While the Gen Y and Gen C are busy planning Father’s Day program, the baby boomers may be celebrating fond memories of their dads. And some Gen Xers may prefer a quiet day spent at home with physically challenged dads.
Whatever program you’ve planned for your dad, cherish and enjoy this day. Things could be very different quite suddenly.
Dad has always been quite athletic. He used to enjoy his morning walks and visit a certain coffee shop (a “mamak store”) for his breakfast every morning.
Dad says that he has been going to the same neighborhood store for years and he doesn’t need to place his breakfast orders. A nod or an exchange of eye contact with the different waiters is sufficient. His breakfast will be served just the way he wants every morning.
Age has caught up and dad can no longer keep his morning exercise routine.
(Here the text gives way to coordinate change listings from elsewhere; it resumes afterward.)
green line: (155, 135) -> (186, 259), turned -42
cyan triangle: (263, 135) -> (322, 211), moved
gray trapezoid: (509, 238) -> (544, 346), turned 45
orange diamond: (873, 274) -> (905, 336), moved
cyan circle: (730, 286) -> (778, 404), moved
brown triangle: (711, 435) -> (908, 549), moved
And he has not been visiting his coffee shop much.
One morning, we made arrangement for dad to have his breakfast at his special store so he can enjoy being out and to re-connect with his neighborhood friends.
The cook came over. They exchanged eye contact. The was a moment of pause, they both shook their heads and then they smiled.
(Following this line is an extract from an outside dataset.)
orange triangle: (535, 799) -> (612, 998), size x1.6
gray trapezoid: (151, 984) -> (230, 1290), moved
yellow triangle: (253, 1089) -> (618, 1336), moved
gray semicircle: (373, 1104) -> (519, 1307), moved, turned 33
It seems they’ve connected. Communication has taken place through the silence. And his usual breakfast was served.
That day, dad started off his Father’s Day with some added magic.
This simple neighborhood coffee shop seem to have a good grasp of marketing.
They understand their customers, connect with them and know how to win customer loyalty.
How have you connected with your clients? Do you know them well? That’s beyond age and gender. It’s about what he likes.
The edition with “teh, telur, and roti” and what the local “mamak store” can teach us about marketing.